2. Told myself I would never tell you the above in case it made me sound like a serial killer who doesn’t understand how to be human.

3. Tried to get some sleep, but failed completely at it. In fact, I haven’t been to sleep at all. Something about our movie night just turned me into a jittery, overjoyed mess. Like I’d drunk ten cups of coffee and then discovered my numbers came up on the lottery.

I don’t regret comparing you to winning the lottery.

You make me feel like I’ve won something all the time.

I got all the way to the elevator before I had to go back.

2.45pm

Be careful with your comparisons—doesn’t winning the lottery only ever ruin people’s lives? Or maybe it’s different in the UK.

The boy is down for a nap. He passed out on the couch, half sitting up, so I’m camped in the chair by the window with my feet up on the sill, listening to the tick of the radiator and the drone of some construction truck or other working down the street.

I wish you could have seen me getting my legs into position. They hurt so much, I had to haul each one up with both hands hammocked under my knee. I don’t know how I’ll ever get them back down.

I meant to tell you, I started Earthsea yesterday.

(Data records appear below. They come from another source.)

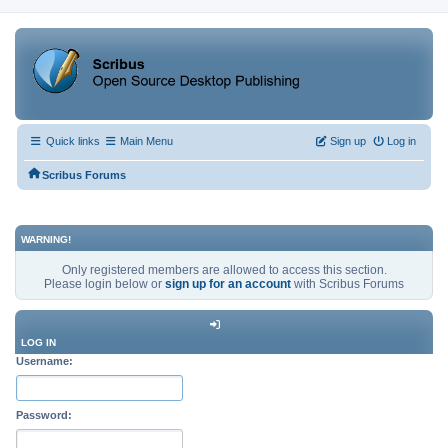
Quick links
Main Menu
Sign up
Log in
Scribus Forums
WARNING!
Only registered members are allowed to access this section.
Please login below or
sign up for an account
with Scribus Forums
LOG IN
Username:
Password:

I’m about halfway through already, at the part where what’s her name reveals her powers. Some parts of the story hit a little close to home, but I bet the ending’s going to cancel out any anxiety it’s giving me.

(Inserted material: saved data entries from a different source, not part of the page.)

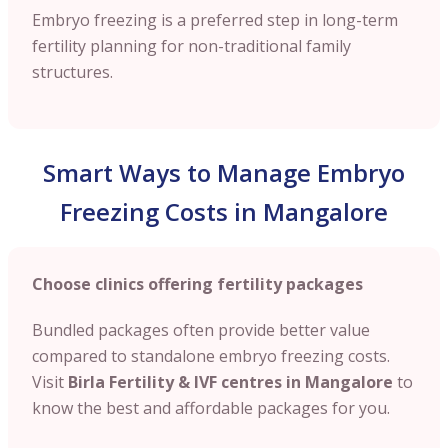
Embryo freezing is a preferred step in long-term
fertility planning for non-traditional family
structures.
Smart Ways to Manage Embryo
Freezing Costs in Mangalore
Choose clinics offering fertility packages
Bundled packages often provide better value
compared to standalone embryo freezing costs.
Visit
Birla Fertility & IVF centres in Mangalore
to
know the best and affordable packages for you.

I hope you’ll be around tonight. Or rather, I hope you’ll be up for talking more. Letting me maybe ask you some questions. If I came right out and asked, would you tell me anything about your parents, I wonder? Or your brother? Would you tell me where you’d go if you found the nerve to hit the call button and step inside that elevator? (You’re beyond amazing, you know, to have made it all the way to the elevator. You blow my mind anew every goddamn day.)

If any of those questions sounds like too much, that’s fine. I don’t want you to be anything more than what you’re ready to be, with me. But I think you know … I think you know I have feelings for you. The kinds of feelings you’re not supposed to get for people you’ve never seen or even really spoken to, not for someone you might never meet. But I have, and they’re not going anywhere, so I figure it can’t hurt to ask.

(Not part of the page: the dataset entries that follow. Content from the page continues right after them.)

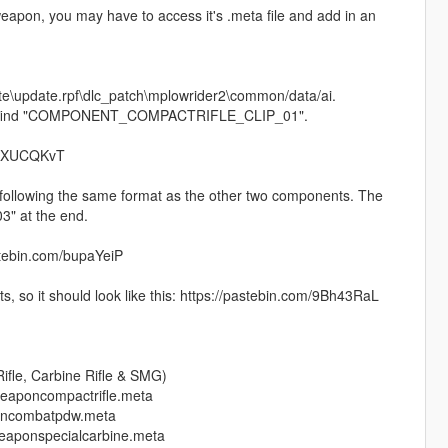
eapon, you may have to access it's .meta file and add in an
ate\update.rpf\dlc_patch\mplowrider2\common/data/ai.
 F) to find "COMPONENT_COMPACTRIFLE_CLIP_01".
m/dXUCQKvT
n, following the same format as the other two components. The
03" at the end.
astebin.com/bupaYeiP
 so it should look like this: https://pastebin.com/9Bh43RaL
fle, Carbine Rifle & SMG)
weaponcompactrifle.meta
poncombatpdw.meta
eaponspecialcarbine.meta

We could take it slow. I won’t barge in like I did when I asked your name.

You can take your time. You can tell me, not that question, not yet.

Or you can turn yourself inside out and tell me everything. I don’t care if it’s ugly. There’s nothing you can say that’ll scare me off.

Know that I’m only asking because I want to know you. I won’t even say it’s because I want to understand you, because that’s too fucking grand and too fucking patronizing. I just want to know. There’s so much I’ll never know about my own son’s past, I guess maybe hearing a few bits and pieces of yours would make me feel less alone.

Anyhow, I’ll pester you tonight after ten. Until then, keep practicing your normal human speech mechanics.

P.S. I started writing a song about you. I haven’t written a song in probably five years. If I drink enough later, maybe I’ll share a few of the corny-ass lyrics.

10.39pm

You don’t have to barge in, and you don’t have to pester. Truthfully, it’s always on the tip of my tongue now. Or at the tip of my fingers, if you want to be more accurate. All of which is weird to me, because I spend so much time pretending it never happened. I press my thumb down on the memory so that it can’t get out.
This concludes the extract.